━━━ Provided material

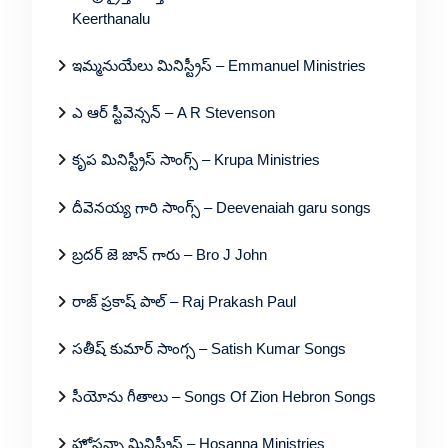
Keerthanalu
ఇమ్మనుయేలు మినిస్ట్రీస్ – Emmanuel Ministries
ఎ ఆర్ స్టీవెన్సన్ – A R Stevenson
కృప మినిస్ట్రీస్ సాంగ్స్ – Krupa Ministries
దీవెనయ్య గారి సాంగ్స్ – Deevenaiah garu songs
బ్రదర్ జె జాన్ గారు – Bro J John
రాజ్ ప్రకాష్ పాల్ – Raj Prakash Paul
సతీష్ కుమార్ సాంగ్స – Satish Kumar Songs
సీయోను గీతాలు – Songs Of Zion Hebron Songs
హోసన్నా మినిస్ట్రీస్ – Hosanna Ministries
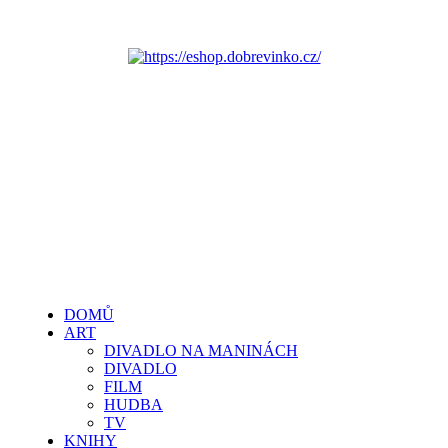
DOMŮ
ART
DIVADLO NA MANINÁCH
DIVADLO
FILM
HUDBA
TV
KNIHY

━━━━━━

What is being asked
Everything in the data except the pictures should be restated word for word.

Output for this task
Keerthanalu
ఇమ్మనుయేలు మినిస్ట్రీస్ – Emmanuel Ministries
ఎ ఆర్ స్టీవెన్సన్ – A R Stevenson
కృప మినిస్ట్రీస్ సాంగ్స్ – Krupa Ministries
దీవెనయ్య గారి సాంగ్స్ – Deevenaiah garu songs
బ్రదర్ జె జాన్ గారు – Bro J John
రాజ్ ప్రకాష్ పాల్ – Raj Prakash Paul
సతీష్ కుమార్ సాంగ్స – Satish Kumar Songs
సీయోను గీతాలు – Songs Of Zion Hebron Songs
హోసన్నా మినిస్ట్రీస్ – Hosanna Ministries
DOMŮ
ART
DIVADLO NA MANINÁCH
DIVADLO
FILM
HUDBA
TV
KNIHY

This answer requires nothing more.